Exporting to pickle

This module contains the functions to export all the embeddings to a time series format, group them together and export it as a pickle file

NOTE The module has 2 main functions: * create_dic which creates individual .pkl files (for each chapter of the book) based on breakpoints of chapters given by the use. (use when the dataset is very huge. Visualizing the entire heatmap does not give a lot of information. * create_dic_whole_book creates a single .pkl file for the entire book. To be used when the dataset is relatively small in size i.e. 2000 - 2500 sentences.


source

label

 label (method:str)

Returns the full name of the model based on the abbreviation

Type Details
method str name of the method

source

cos_sim

 cos_sim (a:numpy.ndarray, b:numpy.ndarray)

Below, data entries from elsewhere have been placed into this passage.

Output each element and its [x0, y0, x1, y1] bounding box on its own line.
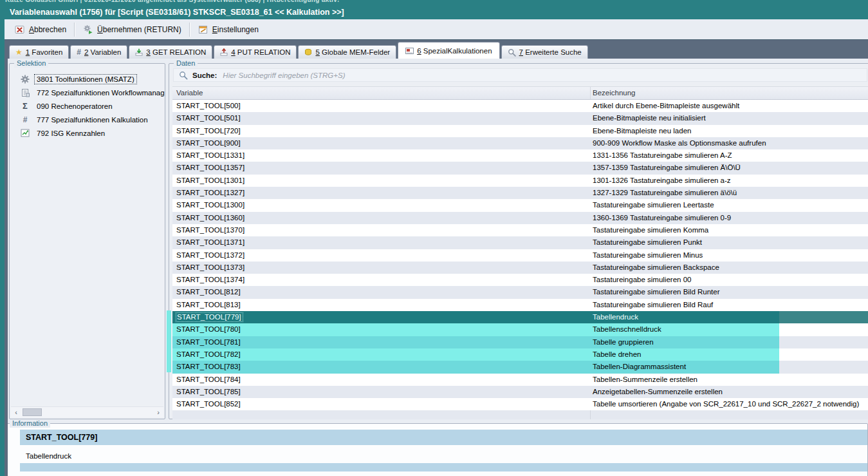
- table-row[interactable]: START_TOOL[1374]Tastatureingabe simulier…: [172, 274, 868, 286]
- table-row[interactable]: START_TOOL[500]Artikel durch Ebene-Bitma…: [172, 100, 868, 112]
- cell-variable: START_TOOL[785]: [172, 386, 591, 398]
- table-row[interactable]: START_TOOL[852]Tabelle umsortieren (Anga…: [172, 398, 868, 410]
- magnifier-icon: [508, 48, 516, 57]
- column-header-bezeichnung[interactable]: Bezeichnung: [591, 87, 868, 99]
- cell-variable: START_TOOL[784]: [172, 374, 591, 386]
- put-relation-icon: [220, 48, 228, 56]
- tree-item-777[interactable]: #777 Spezialfunktionen Kalkulation: [10, 113, 165, 126]
- scroll-right-arrow-icon[interactable]: ›: [153, 407, 163, 417]
- search-icon: [179, 71, 188, 80]
- table-row[interactable]: START_TOOL[783]Tabellen-Diagrammassisten…: [172, 361, 868, 373]
- cell-bezeichnung: Tabellen-Diagrammassistent: [591, 361, 868, 373]
- tree-item-3801[interactable]: 3801 Toolfunktionen (MSATZ): [10, 72, 165, 86]
- cancel-icon: [15, 24, 25, 35]
- tree-item-3801-label: 3801 Toolfunktionen (MSATZ): [35, 75, 136, 84]
- apply-icon: [83, 24, 93, 35]
- table-row[interactable]: START_TOOL[813]Tastatureingabe simuliere…: [172, 299, 868, 311]
- cell-bezeichnung: Tabellen-Summenzeile erstellen: [591, 374, 868, 386]
- tab-variablen[interactable]: #2 Variablen: [70, 45, 127, 59]
- search-bar[interactable]: Suche:: [173, 68, 867, 82]
- cell-variable: START_TOOL[779]: [172, 311, 591, 323]
- table-row[interactable]: START_TOOL[1327]1327-1329 Tastatureingab…: [172, 187, 868, 199]
- tab-put-relation[interactable]: 4 PUT RELATION: [214, 45, 297, 59]
- selektion-horizontal-scrollbar[interactable]: ‹ ›: [11, 406, 163, 417]
- tab-erweiterte-suche[interactable]: 7 Erweiterte Suche: [501, 45, 588, 59]
- cell-variable: START_TOOL[813]: [172, 299, 591, 311]
- table-row[interactable]: START_TOOL[1373]Tastatureingabe simulier…: [172, 262, 868, 274]
- cell-variable: START_TOOL[1357]: [172, 162, 591, 174]
- tree-item-792[interactable]: 792 ISG Kennzahlen: [10, 126, 165, 140]
- cell-variable: START_TOOL[900]: [172, 137, 591, 149]
- scrollbar-thumb[interactable]: [23, 408, 42, 416]
- information-group: Information START_TOOL[779] Tabellendruc…: [5, 423, 868, 476]
- settings-button-label: Einstellungen: [212, 25, 259, 34]
- table-row[interactable]: START_TOOL[1300]Tastatureingabe simulier…: [172, 199, 868, 211]
- cancel-button[interactable]: Abbrechen: [10, 23, 71, 37]
- table-row[interactable]: START_TOOL[1301]1301-1326 Tastatureingab…: [172, 175, 868, 187]
- selektion-group-label: Selektion: [14, 59, 48, 68]
- cell-variable: START_TOOL[1373]: [172, 262, 591, 274]
- cell-variable: START_TOOL[1301]: [172, 175, 591, 187]
- cell-variable: START_TOOL[1331]: [172, 149, 591, 162]
- title-bar[interactable]: Variablenauswahl (1756) für [Script (SE0…: [0, 5, 868, 19]
- tree-item-772[interactable]: 772 Spezialfunktionen Workflowmanag: [10, 86, 165, 99]
- table-row[interactable]: START_TOOL[1371]Tastatureingabe simulier…: [172, 236, 868, 249]
- table-row[interactable]: START_TOOL[1372]Tastatureingabe simulier…: [172, 249, 868, 262]
- apply-button[interactable]: Übernehmen (RETURN): [78, 23, 187, 37]
- tab-variablen-label: 2 Variablen: [84, 48, 121, 56]
- daten-group-label: Daten: [174, 59, 198, 68]
- calc-window-icon: [405, 47, 414, 55]
- cell-bezeichnung: 1331-1356 Tastatureingabe simulieren A-Z: [591, 149, 868, 162]
- information-group-label: Information: [10, 419, 50, 428]
- tab-get-relation[interactable]: 3 GET RELATION: [129, 45, 212, 59]
- table-row[interactable]: START_TOOL[900]900-909 Workflow Maske al…: [172, 137, 868, 149]
- tab-favoriten[interactable]: ★1 Favoriten: [9, 45, 69, 59]
- table-row[interactable]: START_TOOL[785]Anzeigetabellen-Summenzei…: [172, 386, 868, 398]
- selektion-group: Selektion 3801 Toolfunktionen (MSATZ)772…: [9, 63, 165, 419]
- table-row[interactable]: START_TOOL[1360]1360-1369 Tastatureingab…: [172, 212, 868, 224]
- table-row[interactable]: START_TOOL[784]Tabellen-Summenzeile erst…: [172, 374, 868, 386]
- top-status-text: Katze Goldasch GmbH | 01/2020-12/2020 an…: [0, 0, 868, 3]
- tab-favoriten-label: 1 Favoriten: [26, 48, 63, 56]
- cell-bezeichnung: Tastatureingabe simulieren Komma: [591, 224, 868, 236]
- table-row[interactable]: START_TOOL[782]Tabelle drehen: [172, 348, 868, 361]
- tree-item-090[interactable]: Σ090 Rechenoperatoren: [10, 99, 165, 113]
- table-row[interactable]: START_TOOL[781]Tabelle gruppieren: [172, 336, 868, 348]
- table-row[interactable]: START_TOOL[1370]Tastatureingabe simulier…: [172, 224, 868, 236]
- cell-bezeichnung: Artikel durch Ebene-Bitmapleiste ausgewä…: [591, 100, 868, 112]
- cell-variable: START_TOOL[781]: [172, 336, 591, 348]
- search-input[interactable]: [221, 71, 867, 80]
- window-title: Variablenauswahl (1756) für [Script (SE0…: [10, 8, 344, 17]
- tab-spezialkalkulationen[interactable]: 6 SpezialKalkulationen: [398, 42, 499, 59]
- table-header[interactable]: Variable Bezeichnung: [172, 86, 868, 100]
- apply-button-label: Übernehmen (RETURN): [97, 25, 181, 34]
- cell-variable: START_TOOL[780]: [172, 323, 591, 336]
- table-row[interactable]: START_TOOL[720]Ebene-Bitmapleiste neu la…: [172, 125, 868, 137]
- table-row[interactable]: START_TOOL[1331]1331-1356 Tastatureingab…: [172, 149, 868, 162]
- tab-globale-mem-felder-label: 5 Globale MEM-Felder: [315, 48, 390, 56]
- cell-bezeichnung: 900-909 Workflow Maske als Optionsmaske …: [591, 137, 868, 149]
- cell-bezeichnung: Anzeigetabellen-Summenzeile erstellen: [591, 386, 868, 398]
- information-title: START_TOOL[779]: [26, 433, 97, 442]
- table-row[interactable]: START_TOOL[780]Tabellenschnelldruck: [172, 323, 868, 336]
- mem-db-icon: [304, 48, 312, 56]
- tree-item-777-label: 777 Spezialfunktionen Kalkulation: [35, 115, 150, 124]
- cell-bezeichnung: 1327-1329 Tastatureingabe simulieren ä\ö…: [591, 187, 868, 199]
- tab-put-relation-label: 4 PUT RELATION: [231, 48, 290, 56]
- tab-globale-mem-felder[interactable]: 5 Globale MEM-Felder: [298, 45, 396, 59]
- settings-button[interactable]: Einstellungen: [193, 23, 264, 37]
- table-row[interactable]: START_TOOL[812]Tastatureingabe simuliere…: [172, 286, 868, 298]
- settings-icon: [198, 24, 208, 35]
- scroll-left-arrow-icon[interactable]: ‹: [11, 407, 21, 417]
- toolbar: AbbrechenÜbernehmen (RETURN)Einstellunge…: [5, 19, 868, 39]
- column-header-variable[interactable]: Variable: [172, 87, 591, 99]
- cell-variable: START_TOOL[812]: [172, 286, 591, 298]
- information-description: Tabellendruck: [26, 452, 71, 460]
- cell-variable: START_TOOL[852]: [172, 398, 591, 410]
- table-row[interactable]: START_TOOL[1357]1357-1359 Tastatureingab…: [172, 162, 868, 174]
- table-row[interactable]: START_TOOL[779]Tabellendruck: [172, 311, 868, 323]
- toolbar-separator: [74, 23, 75, 37]
- cell-bezeichnung: Tabelle umsortieren (Angabe von SCR_2261…: [591, 398, 868, 410]
- cell-bezeichnung: Tabellendruck: [591, 311, 868, 323]
- table-row[interactable]: START_TOOL[501]Ebene-Bitmapleiste neu in…: [172, 112, 868, 124]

Returns the cosine similarity between 2 vectors.

Type Details
a np.ndarray vector 1
b np.ndarray vector 2

source

successive_similarities

 successive_similarities (embeddings, k)

source

create_dict_whole_book

 create_dict_whole_book (embedding_path:str='.', k:int=1)

Create pkl for time series from embeddings

Type Default Details
embedding_path str . path to the embeddings
k int 1 consecutive index

source

create_label_whole_book

 create_label_whole_book (method, parent_dir)

source

create_label

 create_label (index, method, parent_dir)

source

get_embed_method_and_name

 get_embed_method_and_name (fname)

Returns the name of the file and the method by splitting on the word ‘cleaned

Type Details
fname name of the file
Returns (str, str) name of file, embeddding method
/home/deven
create_dict_whole_book('embeddings/A_Modest_Proposal', 1)
Book Name: A Modest Proposal
Found 10 methods
---------------------------------------------
Found DeCLUTR Small
Found RoBERTa
Found InferSent GloVe
Found InferSent FastText
Found DistilBERT
Found XLM
Found MPNet
Found USE
Found DeCLUTR Base
Found MiniLM
---------------------------------------------
Saved pkl at /home/deven/embeddings/A_Modest_Proposal/pkl